Villagers living in Ampasy Nahampoana fear the mine will soon approach their food production zone. Neighbours in Andrakaraka believe the mine has extended beyond its permitted limits and now comes within 20 to 30 metres of the nearby lake.

But indigenous communities face enormous challenges to protect their rights and hold the company to account. “QMM does what it wants,” they claim.

Under scrutiny

The Andrew Lees Trust (ALT UK) has asked Rio Tinto to be transparent about the encroachment of the QMM mine beyond its legal limits and is working in solidarity with local people to address their concerns.

The primary issue for locals is the risk of radionuclide-enriched water from the mine tailings leaching into adjacent lakes and waterways where people fish and use the water. These are  meant to be protected by the environmental buffer zone, which has been breached by QMM.

ALT UK first brought these issues to public attention in The Ecologist. The charity challenged the company about the breach at the Rio Tinto annual general meeting last year (2017).

The charity was immediately invited into a dialogue with Rio Tinto’s executive. The charity advised shareholders and the Rio Tinto board that any exchange with the company would require transparency and open disclosure.

ALT UK was assured publicly by Rio Tinto’s chair that the company was committed to transparency, and the CEO appeared ready to open a route where concerns would be addressed, evidence provided, and questions answered.

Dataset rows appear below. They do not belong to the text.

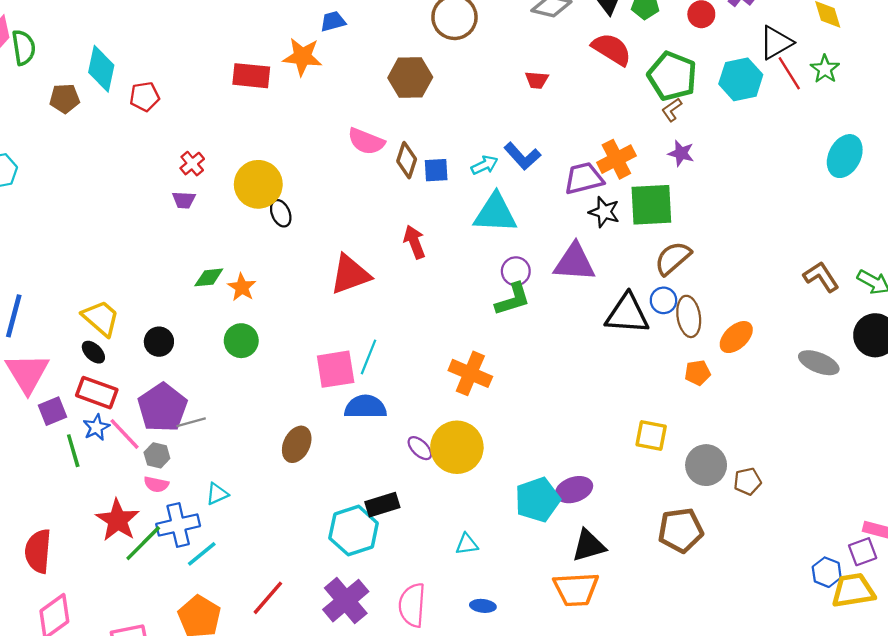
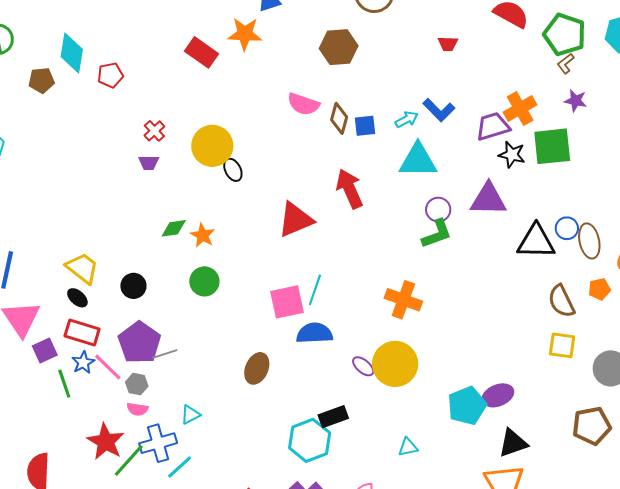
red rectangle: (251, 76) -> (201, 52), turned 32
red arrow: (414, 242) -> (350, 189), size x1.4
brown semicircle: (673, 258) -> (561, 301), moved, turned -72

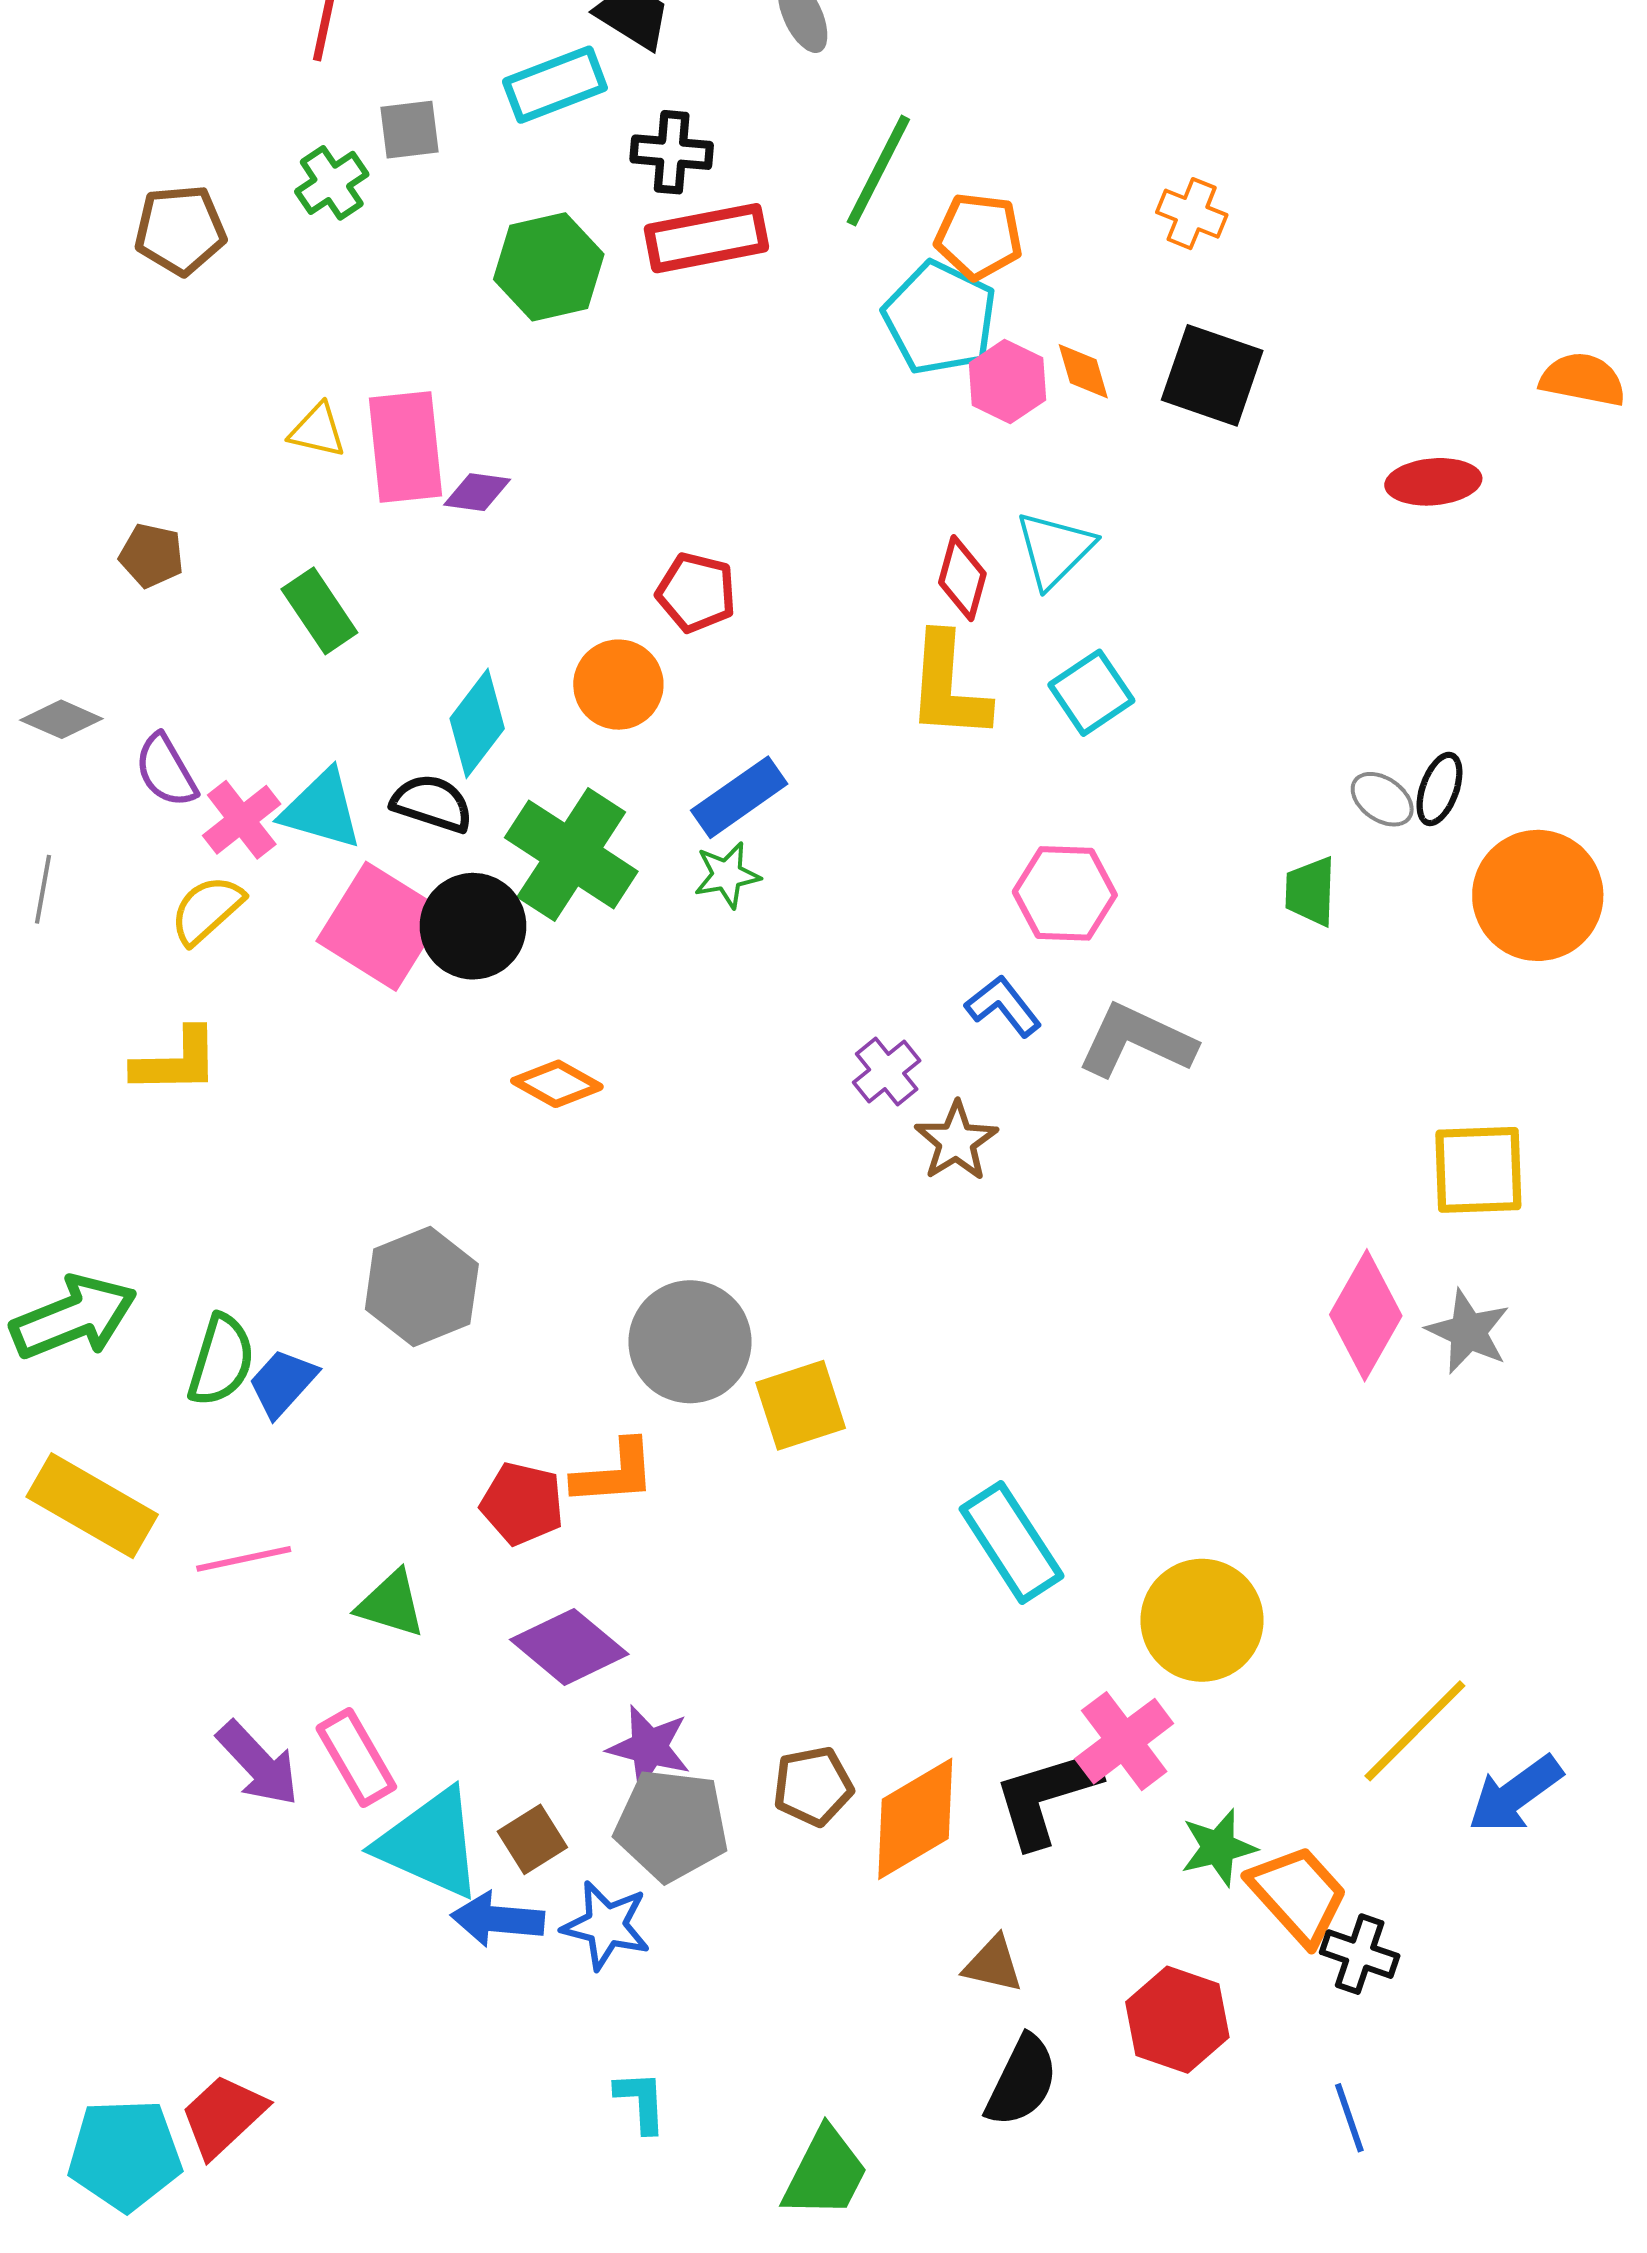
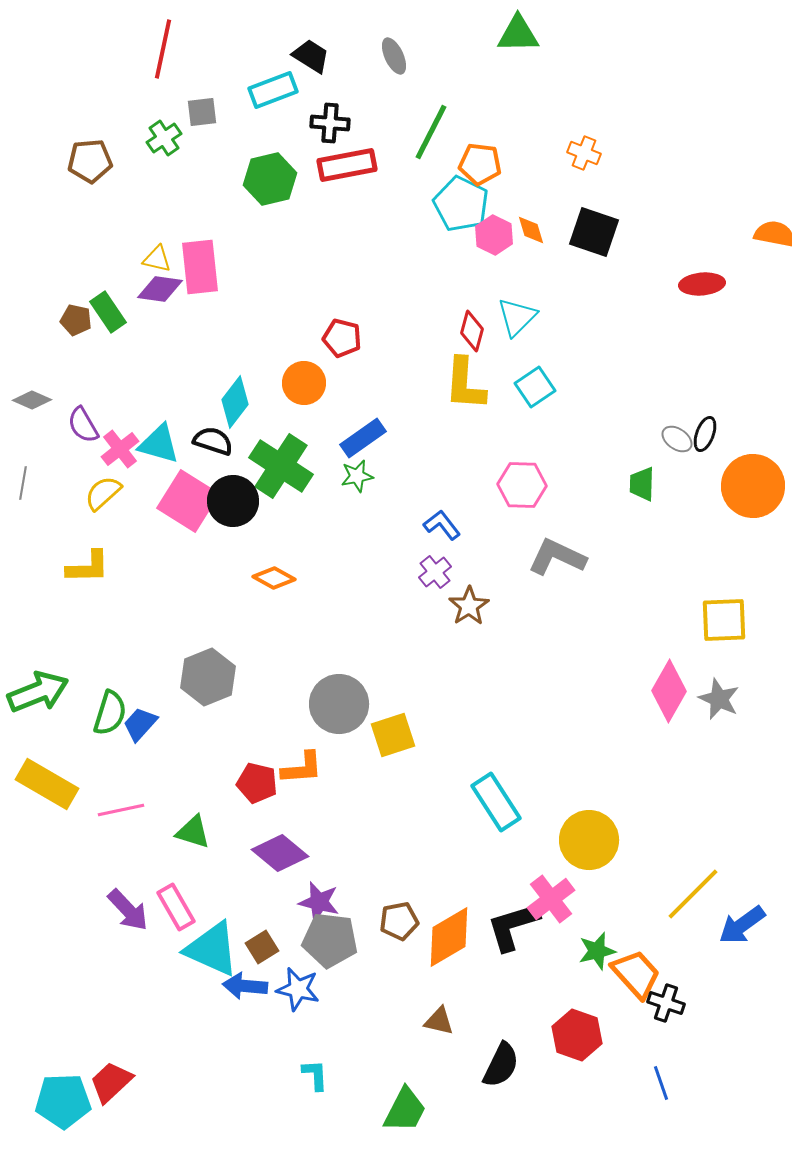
purple diamond: (477, 492) -> (160, 289), moved, size x1.4
green rectangle: (319, 611) -> (108, 312), moved
blue L-shape: (1003, 1006) -> (442, 525), moved
brown triangle: (993, 1964) -> (439, 1021), moved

In reality, the dialogue has taken almost a year and a half to date, and the majority of questions have still not been answered. The process has been eye wateringly protracted and challenging; data release has been slow, requiring persistent requests, or has not materialised at all.

A dialogue process of this kind would be impossibly onerous for the majority of the affected communities in Anosy, who are living on less than $2 a day and struggling to put one meal on the table.

Transparency

The Ecologist published a story about the QMM buffer zone violation in September 2018. The company said at the time: "Contrary to allegations that we have not shared information, QMM have been very transparent, working with the Andrew Lees Trust in an unprecedented way over the past 15 months.”

In fact, ALT UK never alleged that information has not been shared. Indeed, ALT UK has received numerous documents and emails, from or via the London HQ, as well as multiple verbal exchanges.

However, these have not addressed in a substantive way any of the detailed technical questions posed to Rio Tinto about the buffer zone violation or how QMM evidences its claimed compliance with national laws and permissions.

ALT UK commissioned an independent report by Dr Steven Emerman of Malach Consulting on the buffer violation and shared it with Rio Tinto. After five months, and despite repeated prompting, the charity is still waiting for a meaningful response.

The charity’s submissions to Rio Tinto on this subject since June 2018 include two reports and four letters that contain multiple technical questions, but these have not been answered.

QMM continued to deny the buffer zone violation in its latest correspondence, received in September this year (2018).

QMM has told ALT UK to address half its technical questions “to the regulator”, and therefore refused to directly answer detailed enquiries. This is simply pushing responsibility for the mine’s actions and impacts onto the Malagasy regulator.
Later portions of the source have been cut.